The formula, step by step
- Step 1 — write the equation as ax² + bx + c = 0 with 0 on the right.
- Step 2 — read off the coefficients a, b, c.
- Step 3 — compute the discriminant Δ = b² − 4ac.
- Step 4 — if Δ < 0 the roots are complex: x = (−b ± i√|Δ|) / 2a.

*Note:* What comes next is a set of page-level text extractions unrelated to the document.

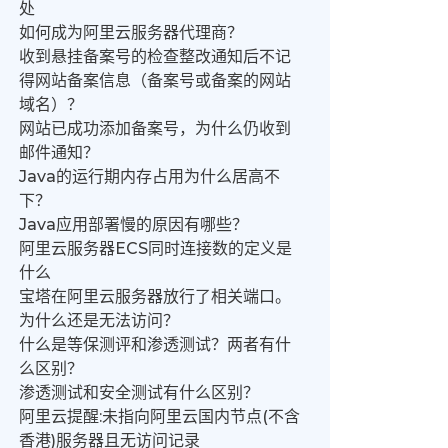
处
如何成为阿里云服务器代理商？
收到悬挂备案号的检查整改通知后不记
得网站备案信息（备案号或备案的网站
域名）？
网站已成功添加备案号，为什么仍收到
邮件通知？
Java的运行期内存占用为什么居高不
下？
Java应用部署慢的原因有哪些？
阿里云服务器ECS同时连接数的定义是
什么
宝塔在阿里云服务器放行了相关端口。
为什么还是无法访问？
什么是等保测评和渗透测试？两者有什
么区别？
渗透测试和安全测试有什么区别？
阿里云提醒:未指向阿里云国内节点(不含
香港)服务器且无访问记录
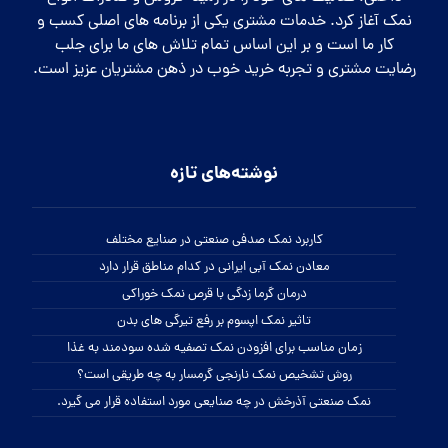
نمک آغاز کرد. خدمات مشتری یکی از برنامه های اصلی کسب و
کار ما است و بر این اساس تمام تلاش های ما برای جلب
رضایت مشتری و تجربه خرید خوب در ذهن مشتریان عزیز است.
نوشته‌های تازه
کاربرد نمک صدفی صنعتی در صنایع مختلف
معادن نمک آبی ایرانی در کدام مناطق قرار دارد
درمان گرما زدگی با قرص نمک خوراکی
تاثیر نمک اپسوم بر رفع تیرگی های بدن
زمان مناسب برای افزودن نمک تصفیه شده سودمند به غذا
روش تشخیص نمک نارنجی گرمسار به چه طریقی است؟
نمک صنعتی آذرخش در چه صنایعی مورد استفاده قرار می گیرد.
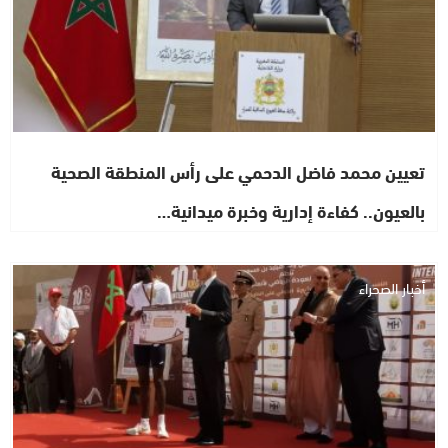
تعيين محمد فاضل الدحمي على رأس المنطقة الصحية
بالعيون.. كفاءة إدارية وخبرة ميدانية…
أخبار الصحراء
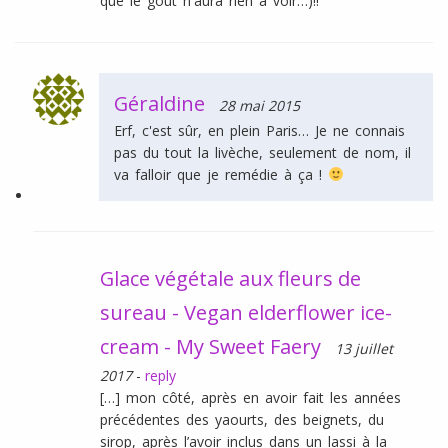
que le goût n'aura rien à voir…)!!
Géraldine
28 mai 2015
Erf, c'est sûr, en plein Paris… Je ne connais
pas du tout la livèche, seulement de nom, il
va falloir que je remédie à ça !
Glace végétale aux fleurs de
sureau - Vegan elderflower ice-
cream - My Sweet Faery
13 juillet
2017
-
reply
[…] mon côté, après en avoir fait les années
précédentes des yaourts, des beignets, du
sirop, après l’avoir inclus dans un lassi à la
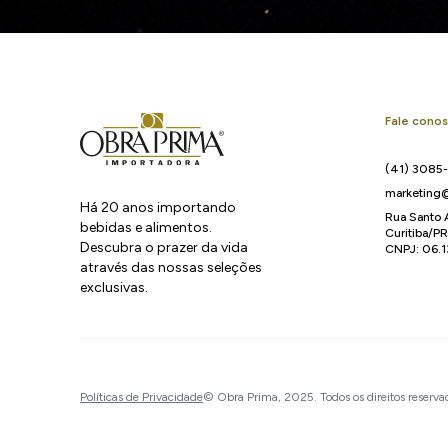
Fale cono
(41) 3085
marketing@
Há 20 anos importando
Rua Santo 
bebidas e alimentos.
Curitiba/P
Descubra o prazer da vida
CNPJ: 06.
através das nossas seleções
exclusivas.
Políticas de Privacidade
© Obra Prima, 2025. Todos os direitos reserva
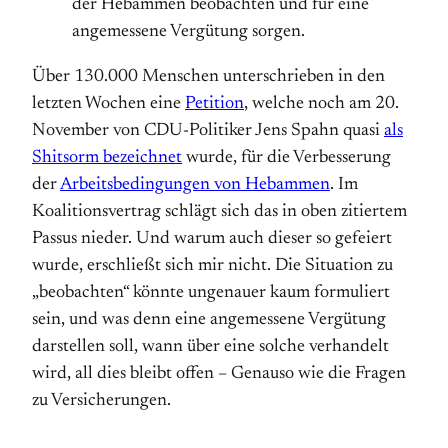
der Hebammen beobachten und für eine
angemessene Vergütung sorgen.
Über 130.000 Menschen unterschrieben in den
letzten Wochen eine
Petition
, welche noch am 20.
November von CDU-Politiker Jens Spahn quasi
als
Shitsorm bezeichnet
wurde, für die Verbesserung
der
Arbeitsbedingungen von Hebammen
. Im
Koalitionsvertrag schlägt sich das in oben zitiertem
Passus nieder. Und warum auch dieser so gefeiert
wurde, erschließt sich mir nicht. Die Situation zu
„beobachten“ könnte ungenauer kaum formuliert
sein, und was denn eine angemessene Vergütung
darstellen soll, wann über eine solche verhandelt
wird, all dies bleibt offen – Genauso wie die Fragen
zu Versicherungen.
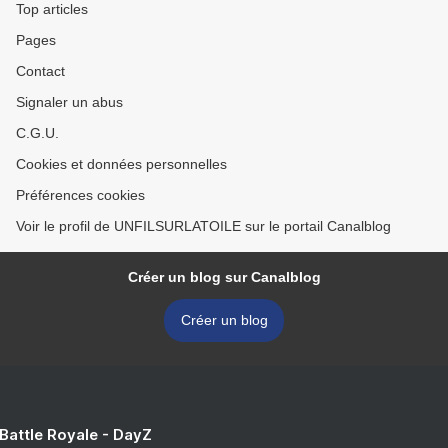
Top articles
Pages
Contact
Signaler un abus
C.G.U.
Cookies et données personnelles
Préférences cookies
Voir le profil de UNFILSURLATOILE sur le portail Canalblog
Créer un blog sur Canalblog
Créer un blog
 Battle Royale - DayZ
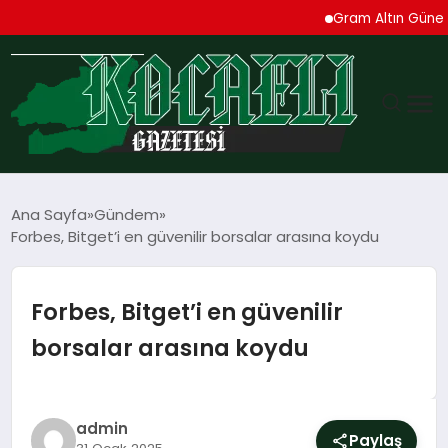
Gram Altın Güne Yüksel
GÜNDEM
Ana Sayfa
Gündem
Forbes, Bitget’i en güvenilir borsalar arasına koydu
TEKNOLOJI
EKONOMI
Forbes, Bitget’i en güvenilir
borsalar arasına koydu
SPOR
MAGAZIN
admin
Paylaş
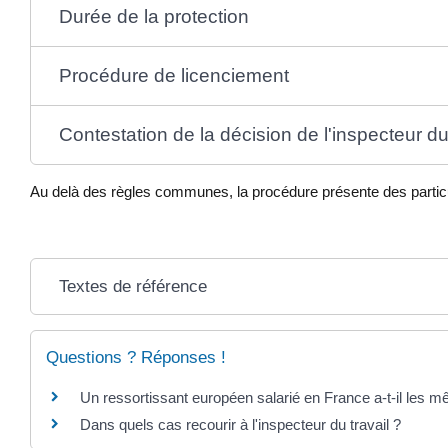
Durée de la protection
Procédure de licenciement
Contestation de la décision de l'inspecteur du 
Au delà des règles communes, la procédure présente des particular
Textes de référence
Questions ? Réponses !
Un ressortissant européen salarié en France a-t-il les mê
Dans quels cas recourir à l'inspecteur du travail ?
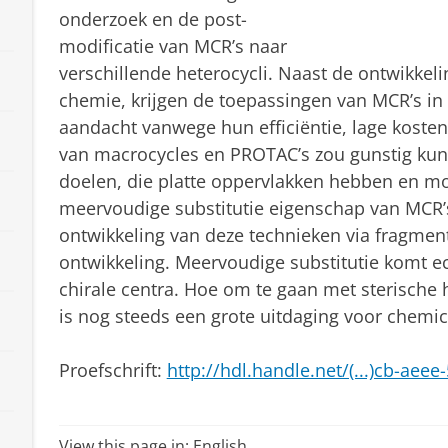
onderzoek en de post-
modificatie van MCR’s naar
verschillende heterocycli. Naast de ontwikkel
chemie, krijgen de toepassingen van MCR’s in
aandacht vanwege hun efficiëntie, lage koste
van macrocycles en PROTAC’s zou gunstig kunne
doelen, die platte oppervlakken hebben en moei
meervoudige substitutie eigenschap van MCR’
ontwikkeling van deze technieken via fragmen
ontwikkeling. Meervoudige substitutie komt e
chirale centra. Hoe om te gaan met sterische h
is nog steeds een grote uitdaging voor chemic
Proefschrift:
http://hdl.handle.net/(...)cb-aee
View this page in:
English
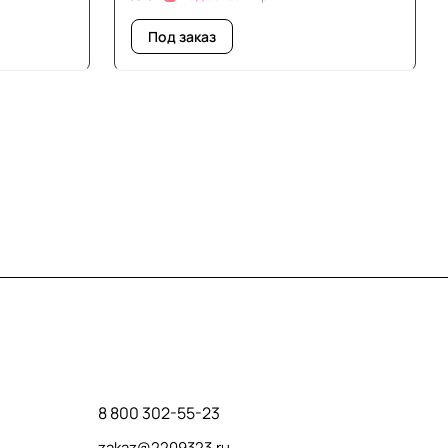
Под заказ
Контакты
8 800 302-55-23
zakaz@2209323.ru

- Step 5 — else apply x = (−b ± √Δ) / 2a to get the two real roots.
Three worked examples
1. Two distinct real roots — x² − 5x + 6 = 0
a = 1, b = −5, c = 6.
Δ = (−5)² − 4 × 1 × 6 = 25 − 24 = 1.
x = (5 ± √1) / 2 → x₁ = 3, x₂ = 2.
Cross-check by factoring: (x − 2)(x − 3) = 0. ✓
2. Repeated root — x² − 6x + 9 = 0
a = 1, b = −6, c = 9.
Δ = 36 − 36 = 0 → single real root.
x = 6 / 2 = 3 (multiplicity 2). The parabola touches the x-axis once.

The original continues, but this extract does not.